Clouds rolled over the sun, and such light as there was went to almost nothing. The old woman seemed to fade into the bed until she looked like nothing more than a rumpled blanket. Phillips came back into the room and turned on a lamp.

Esta’s mouth opened. “He . . . he . . .”

We leaned closer. Her voice came from deep in her chest, a ghoulish rattle.

“Who?” Mac asked. “Who did this to you?”

Esta’s fevered eyes turned bright as opals. “He . . . killed . . . them all.”

“Who?” Mac asked again. “Who do you mean?”

The old woman began to thrash. Her body twisted, her back and neck arched, her head lashed back and forth.

“He’s mad!” she screamed. “My wild child. Mad, mad, mad!”

Her hand shot out and clamped onto my wrist with surprising strength, biting down to the bone. Clyde barked until I quieted him.

“My grandson,” Esta hissed, her fingers digging. “Roman. He will haunt me forever. You’ve got to get me out of here!”

“Raya had a child?” I asked. Stray threads began to weave into a picture.

“Raya’s baby. Roman.” Esta’s gaze latched on to mine. She looked as feral and helpless as the rabbits on the porch. “He was hers, but I—I was the she-wolf who suckled the murderer.”

Mac frowned. “You think she means the nephew that Rick Wolanski mentioned?”

Esta cackled. “Nephew. Everyone thought that. Raya’s secret.”

“Do you know where he is?” I asked. “Raya’s son. Where is he?”

A crazy light shot into her eyes and she cackled. “He’s in the ground now. Where he belongs. Deep in the ground, God rot his soul.”





CHAPTER 24

A life lived selfishly is a heavy load.

—Sydney Parnell. Personal journal.

“You think he killed himself?” Phillips asked. “And took the little girl with him? You think that’s what she means?”

“We’re going to assume not,” Mac said.

We were standing in the hallway, whispering. Esta groaned and muttered from the bedroom.

“She’s pretty wacko,” Phillips went on. “All that stuff about him being in the ground. You think it’s true? That she has a grandson and he’s the one who hurt her?”

I ignored him. “Lucy could be here.”

Mac massaged her temples. “Sydney, you and Clyde search the house and grounds. Phillips, get tape up, secure the scene. I’ll stay with Esta and get on the phone, see what I can find out about a grandson.” She dropped her hands and looked at me. “No stone unturned.”

While Mac returned to the bedroom and Phillips went outside, Clyde and I headed for the stairs. I phoned Cohen, left a quick summary on his voice mail of what we’d learned, and asked him to call me as soon as he could. Then Clyde and I went through another run of the house, this time peering into every small place where a child might be stashed. My heart gave a panicked heave each time I opened a cupboard or closet door or looked behind furniture and in shower stalls.

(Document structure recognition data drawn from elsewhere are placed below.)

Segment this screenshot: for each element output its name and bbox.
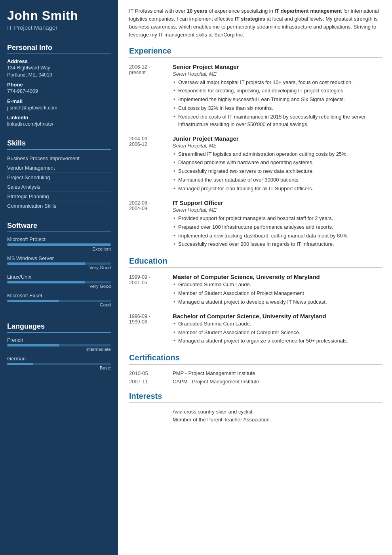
email-value: j.smith@uptowork.com [7,105,111,112]
personal-info-section: Personal Info Address 134 Rightward WayP… [0,38,118,134]
phone-label: Phone [7,82,111,88]
bullet-item: Streamlined IT logistics and administrat… [173,151,382,158]
language-item: French Intermediate [7,337,111,352]
entry-date: 2006-12 -present [129,63,173,130]
skill-bar [7,281,111,283]
cert-date: 2010-05 [129,370,173,376]
bullet-item: Successfully resolved over 200 issues in… [173,241,382,248]
entry-date: 1996-09 -1999-06 [129,313,173,346]
bullet-item: Successfully migrated two servers to new… [173,168,382,175]
skill-level: Excellent [7,247,111,251]
skill-bar [7,262,111,265]
skill-item: Vendor Management [7,163,111,173]
company: Seton Hospital, ME [173,207,382,213]
software-name: Linux/Unix [7,274,111,280]
bullet-item: Maintained the user database of over 300… [173,176,382,184]
entry-date: 1999-09 -2001-05 [129,274,173,307]
software-item: Microsoft Project Excellent [7,236,111,251]
languages-heading: Languages [7,322,111,333]
bullet-item: Managed a student project to develop a w… [173,299,382,306]
software-item: Microsoft Excel Good [7,293,111,307]
skill-bar-empty [59,300,111,302]
language-name: German [7,356,111,362]
skill-level: Very Good [7,265,111,270]
software-section: Software Microsoft Project Excellent MS … [0,216,118,317]
skill-item: Strategic Planning [7,192,111,201]
bullet-item: Graduated Summa Cum Laude. [173,281,382,289]
bullet-item: Responsible for creating, improving, and… [173,87,382,95]
cert-name: PMP - Project Management Institute [173,370,255,376]
interests-heading: Interests [129,392,382,403]
software-heading: Software [7,222,111,232]
entry-date: 2004-09 -2006-12 [129,135,173,194]
certifications-section: Certifications 2010-05 PMP - Project Man… [129,353,382,385]
bullet-list: Graduated Summa Cum Laude. Member of Stu… [173,320,382,345]
language-level: Intermediate [7,347,111,352]
address-label: Address [7,58,111,64]
bullet-list: Graduated Summa Cum Laude. Member of Stu… [173,281,382,306]
sidebar: John Smith IT Project Manager Personal I… [0,0,118,555]
experience-heading: Experience [129,46,382,58]
interest-item: Member of the Parent Teacher Association… [129,417,382,423]
skill-item: Communication Skills [7,201,111,211]
bullet-item: Managed project for lean training for al… [173,185,382,193]
skill-bar-empty [85,281,111,283]
bullet-item: Graduated Summa Cum Laude. [173,320,382,328]
experience-entry: 2002-08 -2004-09 IT Support Officer Seto… [129,199,382,249]
language-bar-empty [33,363,111,365]
interests-section: Interests Avid cross country skier and c… [129,392,382,423]
language-level: Basic [7,366,111,370]
main-content: IT Professional with over 10 years of ex… [118,0,392,555]
phone-value: 774-987-4009 [7,88,111,95]
sidebar-header: John Smith IT Project Manager [0,0,118,38]
skill-level: Good [7,302,111,307]
skill-bar [7,300,111,302]
bullet-item: Prepared over 100 infrastructure perform… [173,224,382,231]
skill-item: Sales Analysis [7,182,111,192]
skill-bar-fill [7,281,85,283]
certification-entry: 2010-05 PMP - Project Management Institu… [129,370,382,376]
skill-item: Project Scheduling [7,173,111,182]
personal-info-heading: Personal Info [7,44,111,54]
language-name: French [7,337,111,343]
summary-text: IT Professional with over 10 years of ex… [129,7,382,39]
skill-bar-fill [7,243,111,246]
entry-content: IT Support Officer Seton Hospital, ME Pr… [173,199,382,249]
language-item: German Basic [7,356,111,370]
software-name: MS Windows Server [7,255,111,261]
company: Seton Hospital, ME [173,143,382,149]
skill-bar-empty [85,262,111,265]
entry-content: Junior Project Manager Seton Hospital, M… [173,135,382,194]
experience-section: Experience 2006-12 -present Senior Proje… [129,46,382,250]
skills-section: Skills Business Process Improvement Vend… [0,134,118,216]
software-name: Microsoft Excel [7,293,111,299]
education-entry: 1999-09 -2001-05 Master of Computer Scie… [129,274,382,307]
education-heading: Education [129,256,382,268]
company: Seton Hospital, ME [173,71,382,77]
education-section: Education 1999-09 -2001-05 Master of Com… [129,256,382,346]
language-bar-empty [59,344,111,346]
skill-bar-fill [7,262,85,265]
bullet-item: Implemented the highly successful Lean T… [173,96,382,103]
bullet-item: Cut costs by 32% in less than six months… [173,105,382,112]
software-item: MS Windows Server Very Good [7,255,111,270]
interest-item: Avid cross country skier and cyclist. [129,409,382,415]
degree-title: Bachelor of Computer Science, University… [173,313,382,320]
address-value: 134 Rightward WayPortland, ME, 04019 [7,65,111,78]
entry-content: Master of Computer Science, University o… [173,274,382,307]
bullet-item: Diagnosed problems with hardware and ope… [173,159,382,166]
language-bar [7,344,111,346]
job-title: Senior Project Manager [173,63,382,70]
linkedin-label: LinkedIn [7,115,111,121]
software-item: Linux/Unix Very Good [7,274,111,289]
language-bar-fill [7,363,33,365]
skills-heading: Skills [7,139,111,150]
bullet-list: Provided support for project managers an… [173,215,382,248]
skill-level: Very Good [7,284,111,289]
skill-bar-fill [7,300,59,302]
certification-entry: 2007-11 CAPM - Project Management Instit… [129,379,382,385]
skill-item: Business Process Improvement [7,154,111,163]
bullet-item: Oversaw all major hospital IT projects f… [173,79,382,86]
bullet-item: Provided support for project managers an… [173,215,382,222]
entry-content: Senior Project Manager Seton Hospital, M… [173,63,382,130]
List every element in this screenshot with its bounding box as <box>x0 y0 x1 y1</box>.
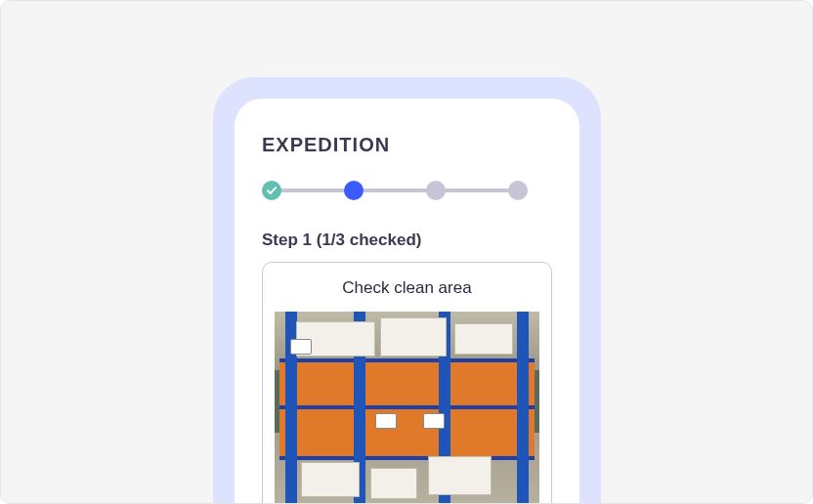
shelf-tag-icon <box>290 339 312 355</box>
page-title: EXPEDITION <box>262 134 552 156</box>
device-frame: EXPEDITION Step 1 (1/3 checked) Check cl… <box>213 77 601 504</box>
stepper-line <box>272 189 518 192</box>
warehouse-shelf-beam <box>279 405 534 460</box>
shelf-tag-icon <box>423 413 445 429</box>
warehouse-box <box>428 456 492 495</box>
step-1-completed[interactable] <box>262 181 281 200</box>
canvas-background: EXPEDITION Step 1 (1/3 checked) Check cl… <box>0 0 813 504</box>
warehouse-box <box>370 468 418 499</box>
step-3-pending[interactable] <box>426 181 446 200</box>
progress-stepper <box>262 180 528 201</box>
warehouse-box <box>454 323 513 355</box>
shelf-tag-icon <box>375 413 397 429</box>
step-4-pending[interactable] <box>508 181 528 200</box>
check-icon <box>266 185 278 196</box>
step-2-active[interactable] <box>344 181 364 200</box>
app-screen: EXPEDITION Step 1 (1/3 checked) Check cl… <box>235 99 579 504</box>
task-card[interactable]: Check clean area <box>262 262 552 504</box>
step-status-label: Step 1 (1/3 checked) <box>262 231 552 250</box>
warehouse-upright <box>517 312 529 504</box>
warehouse-box <box>380 317 447 357</box>
warehouse-box <box>301 462 360 497</box>
task-card-image <box>275 312 539 504</box>
task-card-title: Check clean area <box>263 263 551 312</box>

I found keys hanging in the kitchen and went outside and searched Esta’s car. Nothing but a sweater and an empty plastic bag. In the rear of the house I found a root cellar, the dank musty air filling my nostrils as I left Clyde up top and descended a rotted ladder into the dark. My flashlight picked out only empty bottles and spiderwebs. But the image of Esta and her tortured body haunted me, and I realized I was whispering Lucy’s name under my breath, like a prayer.

Phillips and the new deputy, Armstrong, met us at the front door. The ambulance was fifteen minutes out, Phillips said. While they began a more thorough search of the ground floor for any indication of Roman’s identity or where he might be, Clyde and I returned upstairs. We looked into Esta’s room, but the old woman appeared to be asleep.

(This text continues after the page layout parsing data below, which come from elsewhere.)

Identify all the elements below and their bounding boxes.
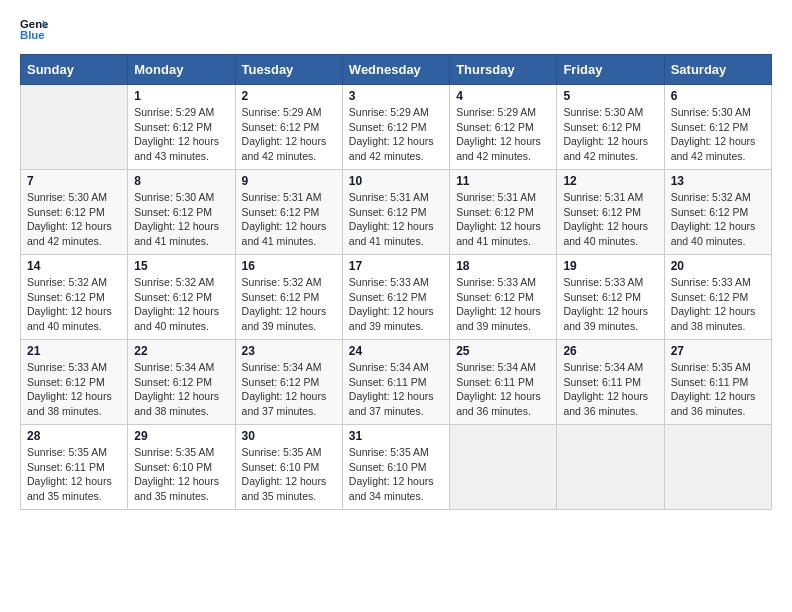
- day-info: Sunrise: 5:29 AM Sunset: 6:12 PM Dayligh…: [242, 105, 336, 164]
- calendar-week-row: 7Sunrise: 5:30 AM Sunset: 6:12 PM Daylig…: [21, 170, 772, 255]
- day-number: 25: [456, 344, 550, 358]
- calendar-cell: 3Sunrise: 5:29 AM Sunset: 6:12 PM Daylig…: [342, 85, 449, 170]
- calendar-cell: 9Sunrise: 5:31 AM Sunset: 6:12 PM Daylig…: [235, 170, 342, 255]
- day-info: Sunrise: 5:35 AM Sunset: 6:10 PM Dayligh…: [134, 445, 228, 504]
- calendar-week-row: 14Sunrise: 5:32 AM Sunset: 6:12 PM Dayli…: [21, 255, 772, 340]
- day-info: Sunrise: 5:33 AM Sunset: 6:12 PM Dayligh…: [27, 360, 121, 419]
- day-number: 20: [671, 259, 765, 273]
- day-number: 4: [456, 89, 550, 103]
- calendar-cell: 22Sunrise: 5:34 AM Sunset: 6:12 PM Dayli…: [128, 340, 235, 425]
- calendar-cell: 16Sunrise: 5:32 AM Sunset: 6:12 PM Dayli…: [235, 255, 342, 340]
- day-info: Sunrise: 5:30 AM Sunset: 6:12 PM Dayligh…: [671, 105, 765, 164]
- calendar-cell: 13Sunrise: 5:32 AM Sunset: 6:12 PM Dayli…: [664, 170, 771, 255]
- day-number: 18: [456, 259, 550, 273]
- calendar-cell: 31Sunrise: 5:35 AM Sunset: 6:10 PM Dayli…: [342, 425, 449, 510]
- svg-text:Blue: Blue: [20, 29, 45, 41]
- weekday-header-wednesday: Wednesday: [342, 55, 449, 85]
- day-info: Sunrise: 5:33 AM Sunset: 6:12 PM Dayligh…: [563, 275, 657, 334]
- calendar-cell: [450, 425, 557, 510]
- calendar-cell: 19Sunrise: 5:33 AM Sunset: 6:12 PM Dayli…: [557, 255, 664, 340]
- day-info: Sunrise: 5:32 AM Sunset: 6:12 PM Dayligh…: [27, 275, 121, 334]
- day-number: 1: [134, 89, 228, 103]
- day-info: Sunrise: 5:34 AM Sunset: 6:11 PM Dayligh…: [349, 360, 443, 419]
- calendar-cell: [664, 425, 771, 510]
- calendar-cell: 20Sunrise: 5:33 AM Sunset: 6:12 PM Dayli…: [664, 255, 771, 340]
- calendar-cell: 8Sunrise: 5:30 AM Sunset: 6:12 PM Daylig…: [128, 170, 235, 255]
- day-info: Sunrise: 5:34 AM Sunset: 6:11 PM Dayligh…: [456, 360, 550, 419]
- day-number: 11: [456, 174, 550, 188]
- calendar-cell: [557, 425, 664, 510]
- calendar-cell: 27Sunrise: 5:35 AM Sunset: 6:11 PM Dayli…: [664, 340, 771, 425]
- day-number: 24: [349, 344, 443, 358]
- calendar-cell: 29Sunrise: 5:35 AM Sunset: 6:10 PM Dayli…: [128, 425, 235, 510]
- day-info: Sunrise: 5:33 AM Sunset: 6:12 PM Dayligh…: [671, 275, 765, 334]
- weekday-header-tuesday: Tuesday: [235, 55, 342, 85]
- calendar-table: SundayMondayTuesdayWednesdayThursdayFrid…: [20, 54, 772, 510]
- calendar-week-row: 28Sunrise: 5:35 AM Sunset: 6:11 PM Dayli…: [21, 425, 772, 510]
- day-info: Sunrise: 5:35 AM Sunset: 6:11 PM Dayligh…: [27, 445, 121, 504]
- day-number: 17: [349, 259, 443, 273]
- day-info: Sunrise: 5:32 AM Sunset: 6:12 PM Dayligh…: [242, 275, 336, 334]
- day-number: 3: [349, 89, 443, 103]
- calendar-cell: 5Sunrise: 5:30 AM Sunset: 6:12 PM Daylig…: [557, 85, 664, 170]
- day-info: Sunrise: 5:34 AM Sunset: 6:11 PM Dayligh…: [563, 360, 657, 419]
- calendar-cell: 4Sunrise: 5:29 AM Sunset: 6:12 PM Daylig…: [450, 85, 557, 170]
- day-number: 12: [563, 174, 657, 188]
- calendar-cell: 15Sunrise: 5:32 AM Sunset: 6:12 PM Dayli…: [128, 255, 235, 340]
- day-number: 14: [27, 259, 121, 273]
- day-number: 22: [134, 344, 228, 358]
- day-number: 16: [242, 259, 336, 273]
- calendar-week-row: 1Sunrise: 5:29 AM Sunset: 6:12 PM Daylig…: [21, 85, 772, 170]
- day-info: Sunrise: 5:31 AM Sunset: 6:12 PM Dayligh…: [349, 190, 443, 249]
- logo-icon: General Blue: [20, 16, 48, 44]
- day-info: Sunrise: 5:33 AM Sunset: 6:12 PM Dayligh…: [456, 275, 550, 334]
- day-info: Sunrise: 5:34 AM Sunset: 6:12 PM Dayligh…: [134, 360, 228, 419]
- day-number: 30: [242, 429, 336, 443]
- day-info: Sunrise: 5:30 AM Sunset: 6:12 PM Dayligh…: [27, 190, 121, 249]
- calendar-cell: 2Sunrise: 5:29 AM Sunset: 6:12 PM Daylig…: [235, 85, 342, 170]
- day-number: 9: [242, 174, 336, 188]
- weekday-header-monday: Monday: [128, 55, 235, 85]
- day-info: Sunrise: 5:32 AM Sunset: 6:12 PM Dayligh…: [671, 190, 765, 249]
- calendar-cell: 1Sunrise: 5:29 AM Sunset: 6:12 PM Daylig…: [128, 85, 235, 170]
- day-info: Sunrise: 5:31 AM Sunset: 6:12 PM Dayligh…: [456, 190, 550, 249]
- logo: General Blue: [20, 16, 52, 44]
- day-info: Sunrise: 5:35 AM Sunset: 6:11 PM Dayligh…: [671, 360, 765, 419]
- calendar-header: SundayMondayTuesdayWednesdayThursdayFrid…: [21, 55, 772, 85]
- day-number: 19: [563, 259, 657, 273]
- calendar-cell: 7Sunrise: 5:30 AM Sunset: 6:12 PM Daylig…: [21, 170, 128, 255]
- weekday-header-sunday: Sunday: [21, 55, 128, 85]
- day-number: 10: [349, 174, 443, 188]
- day-info: Sunrise: 5:34 AM Sunset: 6:12 PM Dayligh…: [242, 360, 336, 419]
- day-info: Sunrise: 5:33 AM Sunset: 6:12 PM Dayligh…: [349, 275, 443, 334]
- day-number: 5: [563, 89, 657, 103]
- day-number: 15: [134, 259, 228, 273]
- calendar-cell: 11Sunrise: 5:31 AM Sunset: 6:12 PM Dayli…: [450, 170, 557, 255]
- calendar-cell: 6Sunrise: 5:30 AM Sunset: 6:12 PM Daylig…: [664, 85, 771, 170]
- calendar-week-row: 21Sunrise: 5:33 AM Sunset: 6:12 PM Dayli…: [21, 340, 772, 425]
- day-info: Sunrise: 5:29 AM Sunset: 6:12 PM Dayligh…: [134, 105, 228, 164]
- day-number: 21: [27, 344, 121, 358]
- day-number: 27: [671, 344, 765, 358]
- day-number: 6: [671, 89, 765, 103]
- page-header: General Blue: [20, 16, 772, 44]
- day-number: 13: [671, 174, 765, 188]
- calendar-cell: [21, 85, 128, 170]
- day-number: 2: [242, 89, 336, 103]
- calendar-cell: 25Sunrise: 5:34 AM Sunset: 6:11 PM Dayli…: [450, 340, 557, 425]
- calendar-cell: 12Sunrise: 5:31 AM Sunset: 6:12 PM Dayli…: [557, 170, 664, 255]
- day-number: 8: [134, 174, 228, 188]
- calendar-cell: 26Sunrise: 5:34 AM Sunset: 6:11 PM Dayli…: [557, 340, 664, 425]
- calendar-cell: 14Sunrise: 5:32 AM Sunset: 6:12 PM Dayli…: [21, 255, 128, 340]
- day-number: 7: [27, 174, 121, 188]
- day-info: Sunrise: 5:35 AM Sunset: 6:10 PM Dayligh…: [242, 445, 336, 504]
- weekday-header-friday: Friday: [557, 55, 664, 85]
- weekday-header-saturday: Saturday: [664, 55, 771, 85]
- calendar-cell: 30Sunrise: 5:35 AM Sunset: 6:10 PM Dayli…: [235, 425, 342, 510]
- day-info: Sunrise: 5:30 AM Sunset: 6:12 PM Dayligh…: [563, 105, 657, 164]
- day-number: 31: [349, 429, 443, 443]
- day-number: 28: [27, 429, 121, 443]
- day-number: 23: [242, 344, 336, 358]
- calendar-cell: 18Sunrise: 5:33 AM Sunset: 6:12 PM Dayli…: [450, 255, 557, 340]
- calendar-body: 1Sunrise: 5:29 AM Sunset: 6:12 PM Daylig…: [21, 85, 772, 510]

Mac joined me in the hall.

“We’re searching every database we’ve got for Roman Quinn,” she said. “So far nothing. Maybe this asshole has lived so far off the grid that nothing would have landed him in a database. Or maybe Esta is just crazy. We’ll keep digging, and once we have fingerprints from the crime scene guys, hopefully something will pop.”

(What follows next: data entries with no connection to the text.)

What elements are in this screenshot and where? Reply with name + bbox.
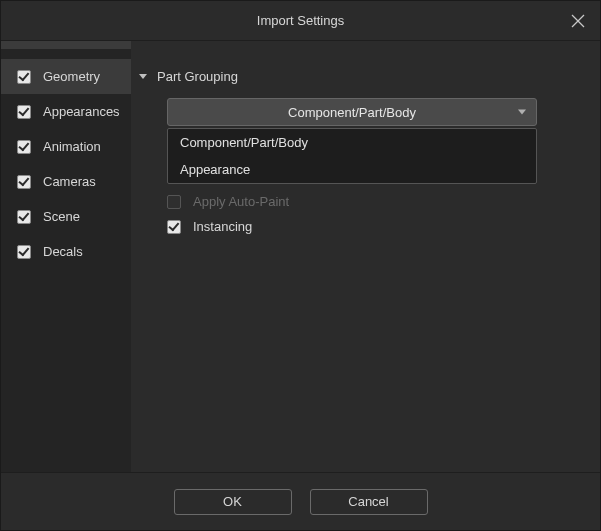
sidebar-label: Appearances xyxy=(43,104,120,119)
dropdown-list: Component/Part/Body Appearance xyxy=(167,128,537,184)
sidebar-label: Decals xyxy=(43,244,83,259)
sidebar-label: Animation xyxy=(43,139,101,154)
checkbox-instancing[interactable] xyxy=(167,220,181,234)
checkbox-cameras[interactable] xyxy=(17,175,31,189)
sidebar-item-decals[interactable]: Decals xyxy=(1,234,131,269)
dropdown-selected-text: Component/Part/Body xyxy=(288,105,416,120)
ok-label: OK xyxy=(223,494,242,509)
content-panel: Part Grouping Component/Part/Body Compon… xyxy=(131,49,600,472)
sidebar-item-geometry[interactable]: Geometry xyxy=(1,59,131,94)
part-grouping-dropdown-wrap: Component/Part/Body Component/Part/Body … xyxy=(167,98,537,126)
dialog-body: Geometry Appearances Animation Cameras S… xyxy=(1,49,600,472)
checkbox-auto-paint xyxy=(167,195,181,209)
close-icon xyxy=(571,14,585,28)
close-button[interactable] xyxy=(556,1,600,41)
sidebar: Geometry Appearances Animation Cameras S… xyxy=(1,49,131,472)
section-title: Part Grouping xyxy=(157,69,238,84)
dropdown-option-appearance[interactable]: Appearance xyxy=(168,156,536,183)
option-auto-paint: Apply Auto-Paint xyxy=(167,194,576,209)
import-settings-dialog: Import Settings Geometry Appearances Ani… xyxy=(0,0,601,531)
sidebar-item-animation[interactable]: Animation xyxy=(1,129,131,164)
checkbox-geometry[interactable] xyxy=(17,70,31,84)
checkbox-scene[interactable] xyxy=(17,210,31,224)
checkbox-decals[interactable] xyxy=(17,245,31,259)
part-grouping-dropdown[interactable]: Component/Part/Body xyxy=(167,98,537,126)
tab-strip-highlight xyxy=(1,41,600,49)
dropdown-option-component[interactable]: Component/Part/Body xyxy=(168,129,536,156)
option-instancing[interactable]: Instancing xyxy=(167,219,576,234)
dialog-title: Import Settings xyxy=(257,13,344,28)
sidebar-item-cameras[interactable]: Cameras xyxy=(1,164,131,199)
title-bar: Import Settings xyxy=(1,1,600,41)
ok-button[interactable]: OK xyxy=(174,489,292,515)
chevron-down-icon xyxy=(139,74,147,79)
sidebar-label: Cameras xyxy=(43,174,96,189)
cancel-button[interactable]: Cancel xyxy=(310,489,428,515)
chevron-down-icon xyxy=(518,110,526,115)
dialog-footer: OK Cancel xyxy=(1,472,600,530)
sidebar-item-scene[interactable]: Scene xyxy=(1,199,131,234)
checkbox-appearances[interactable] xyxy=(17,105,31,119)
checkbox-animation[interactable] xyxy=(17,140,31,154)
instancing-label: Instancing xyxy=(193,219,252,234)
section-header[interactable]: Part Grouping xyxy=(139,69,576,84)
cancel-label: Cancel xyxy=(348,494,388,509)
sidebar-label: Scene xyxy=(43,209,80,224)
sidebar-label: Geometry xyxy=(43,69,100,84)
auto-paint-label: Apply Auto-Paint xyxy=(193,194,289,209)
sidebar-item-appearances[interactable]: Appearances xyxy=(1,94,131,129)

I pinched the bridge of my nose where a headache threatened. “If Hiram’s the father, maybe that was why she was so determined to win his love. She wanted a father for her son.”

“It would also give him a motive for killing her,” Mac said. “It’s one thing for a wife to forgive an affair. A child is more difficult. And it would give Roman, if he knew, a reason to destroy Hiram’s family.”

The house creaked around us while outside, wind rattled the trees. I rubbed my arms. “Maybe the answer is here.”